◆ Problem statement ◆
Return the line containing "I need masks" and all lines after it exactly; stop at the end of the material.

====

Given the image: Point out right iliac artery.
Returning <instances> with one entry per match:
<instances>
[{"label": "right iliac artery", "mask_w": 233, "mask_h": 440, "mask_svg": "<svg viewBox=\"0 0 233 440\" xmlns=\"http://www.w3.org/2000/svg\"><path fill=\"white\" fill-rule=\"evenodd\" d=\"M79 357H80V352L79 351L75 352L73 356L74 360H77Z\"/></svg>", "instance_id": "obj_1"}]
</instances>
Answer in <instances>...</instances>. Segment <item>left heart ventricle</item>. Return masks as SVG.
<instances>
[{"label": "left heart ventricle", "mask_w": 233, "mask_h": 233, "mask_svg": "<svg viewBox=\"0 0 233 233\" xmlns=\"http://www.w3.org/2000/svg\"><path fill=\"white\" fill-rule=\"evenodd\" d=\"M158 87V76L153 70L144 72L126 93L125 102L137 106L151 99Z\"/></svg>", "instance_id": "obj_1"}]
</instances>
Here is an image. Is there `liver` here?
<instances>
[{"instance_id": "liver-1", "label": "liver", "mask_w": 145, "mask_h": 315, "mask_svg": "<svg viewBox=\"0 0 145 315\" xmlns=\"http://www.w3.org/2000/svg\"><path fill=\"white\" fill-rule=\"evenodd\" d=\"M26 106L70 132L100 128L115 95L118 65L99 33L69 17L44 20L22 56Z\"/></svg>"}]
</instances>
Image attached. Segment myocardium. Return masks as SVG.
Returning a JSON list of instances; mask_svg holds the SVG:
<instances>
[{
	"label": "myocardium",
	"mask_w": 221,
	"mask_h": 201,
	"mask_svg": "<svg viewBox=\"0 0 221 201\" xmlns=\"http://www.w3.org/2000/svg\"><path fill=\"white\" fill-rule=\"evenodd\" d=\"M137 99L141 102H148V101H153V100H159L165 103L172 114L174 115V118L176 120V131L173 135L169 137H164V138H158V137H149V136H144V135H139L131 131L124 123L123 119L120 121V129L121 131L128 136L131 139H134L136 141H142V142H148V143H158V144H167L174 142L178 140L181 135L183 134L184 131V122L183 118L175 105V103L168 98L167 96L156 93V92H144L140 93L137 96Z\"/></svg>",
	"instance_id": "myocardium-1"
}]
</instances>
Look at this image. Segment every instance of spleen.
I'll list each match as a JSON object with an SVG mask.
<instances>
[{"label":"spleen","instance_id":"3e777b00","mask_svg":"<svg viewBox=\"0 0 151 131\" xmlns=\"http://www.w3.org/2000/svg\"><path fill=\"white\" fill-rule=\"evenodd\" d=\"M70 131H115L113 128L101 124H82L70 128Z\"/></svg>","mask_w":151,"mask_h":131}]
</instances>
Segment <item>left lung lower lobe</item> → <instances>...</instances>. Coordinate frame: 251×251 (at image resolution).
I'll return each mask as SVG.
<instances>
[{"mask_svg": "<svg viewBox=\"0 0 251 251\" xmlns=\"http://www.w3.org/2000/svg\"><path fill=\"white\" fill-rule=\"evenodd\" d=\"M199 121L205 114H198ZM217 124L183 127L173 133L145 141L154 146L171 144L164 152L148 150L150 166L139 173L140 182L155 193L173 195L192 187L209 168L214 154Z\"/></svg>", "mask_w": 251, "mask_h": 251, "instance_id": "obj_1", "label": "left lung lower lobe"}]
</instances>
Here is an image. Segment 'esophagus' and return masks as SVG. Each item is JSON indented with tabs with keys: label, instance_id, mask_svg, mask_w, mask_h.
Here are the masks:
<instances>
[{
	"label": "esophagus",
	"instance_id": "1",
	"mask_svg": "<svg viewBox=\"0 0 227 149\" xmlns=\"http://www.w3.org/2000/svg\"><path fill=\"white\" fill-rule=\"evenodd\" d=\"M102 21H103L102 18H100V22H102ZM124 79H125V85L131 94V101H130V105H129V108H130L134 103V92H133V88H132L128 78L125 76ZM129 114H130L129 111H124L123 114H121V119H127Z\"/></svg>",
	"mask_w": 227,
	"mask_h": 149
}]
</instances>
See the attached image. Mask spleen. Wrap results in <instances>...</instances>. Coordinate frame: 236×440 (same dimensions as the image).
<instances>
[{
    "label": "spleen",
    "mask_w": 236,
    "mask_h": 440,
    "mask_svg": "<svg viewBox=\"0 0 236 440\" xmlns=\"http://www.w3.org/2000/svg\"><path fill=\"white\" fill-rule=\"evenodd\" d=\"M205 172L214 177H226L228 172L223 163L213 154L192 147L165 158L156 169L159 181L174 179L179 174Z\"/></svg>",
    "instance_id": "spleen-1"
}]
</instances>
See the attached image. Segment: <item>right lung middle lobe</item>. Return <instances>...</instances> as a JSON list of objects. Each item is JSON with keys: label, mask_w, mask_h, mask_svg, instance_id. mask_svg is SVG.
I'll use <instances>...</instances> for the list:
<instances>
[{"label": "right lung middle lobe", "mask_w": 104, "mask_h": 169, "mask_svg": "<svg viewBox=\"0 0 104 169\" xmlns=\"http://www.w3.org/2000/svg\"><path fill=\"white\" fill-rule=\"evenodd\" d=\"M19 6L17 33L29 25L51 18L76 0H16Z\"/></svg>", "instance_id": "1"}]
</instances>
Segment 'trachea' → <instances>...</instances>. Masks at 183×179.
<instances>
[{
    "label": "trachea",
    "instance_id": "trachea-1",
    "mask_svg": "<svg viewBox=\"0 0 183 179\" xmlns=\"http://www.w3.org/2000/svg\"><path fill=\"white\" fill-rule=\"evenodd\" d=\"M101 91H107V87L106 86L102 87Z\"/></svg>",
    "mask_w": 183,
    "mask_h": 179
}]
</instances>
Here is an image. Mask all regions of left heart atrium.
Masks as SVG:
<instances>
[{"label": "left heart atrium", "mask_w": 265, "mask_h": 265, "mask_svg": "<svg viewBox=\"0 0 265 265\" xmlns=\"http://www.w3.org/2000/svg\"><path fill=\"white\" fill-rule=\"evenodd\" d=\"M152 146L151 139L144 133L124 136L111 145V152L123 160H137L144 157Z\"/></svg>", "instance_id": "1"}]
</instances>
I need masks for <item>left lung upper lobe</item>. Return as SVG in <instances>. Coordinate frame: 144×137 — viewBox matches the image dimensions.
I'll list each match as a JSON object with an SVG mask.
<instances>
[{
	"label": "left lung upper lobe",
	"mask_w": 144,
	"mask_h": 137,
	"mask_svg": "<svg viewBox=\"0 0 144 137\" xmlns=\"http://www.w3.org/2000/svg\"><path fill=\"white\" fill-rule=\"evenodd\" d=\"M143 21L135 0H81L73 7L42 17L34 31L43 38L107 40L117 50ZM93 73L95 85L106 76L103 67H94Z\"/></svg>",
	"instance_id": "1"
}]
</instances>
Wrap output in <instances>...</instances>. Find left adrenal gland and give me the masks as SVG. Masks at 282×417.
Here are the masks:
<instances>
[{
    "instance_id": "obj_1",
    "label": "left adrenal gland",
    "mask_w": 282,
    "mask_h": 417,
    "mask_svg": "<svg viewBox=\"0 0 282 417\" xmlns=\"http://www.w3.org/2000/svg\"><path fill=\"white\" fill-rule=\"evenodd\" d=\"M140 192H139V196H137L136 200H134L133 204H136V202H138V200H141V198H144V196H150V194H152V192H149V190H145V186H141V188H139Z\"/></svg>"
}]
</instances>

====

◆ Solution ◆
I need masks for <item>left lung upper lobe</item>. Return as SVG in <instances>. Coordinate frame: 144×137 — viewBox matches the image dimensions.
I'll list each match as a JSON object with an SVG mask.
<instances>
[{
	"label": "left lung upper lobe",
	"mask_w": 144,
	"mask_h": 137,
	"mask_svg": "<svg viewBox=\"0 0 144 137\" xmlns=\"http://www.w3.org/2000/svg\"><path fill=\"white\" fill-rule=\"evenodd\" d=\"M143 21L135 0H81L73 7L42 17L34 31L43 38L107 40L117 50ZM93 73L95 85L106 76L103 67H94Z\"/></svg>",
	"instance_id": "1"
}]
</instances>
Wrap output in <instances>...</instances>. Find left adrenal gland and give me the masks as SVG. Masks at 282×417.
Here are the masks:
<instances>
[{
    "instance_id": "obj_1",
    "label": "left adrenal gland",
    "mask_w": 282,
    "mask_h": 417,
    "mask_svg": "<svg viewBox=\"0 0 282 417\" xmlns=\"http://www.w3.org/2000/svg\"><path fill=\"white\" fill-rule=\"evenodd\" d=\"M140 192H139V196H137L136 200H134L133 204H136V202H138V200H141V198H144V196H150V194H152V192H149V190H145V186H141V188H139Z\"/></svg>"
}]
</instances>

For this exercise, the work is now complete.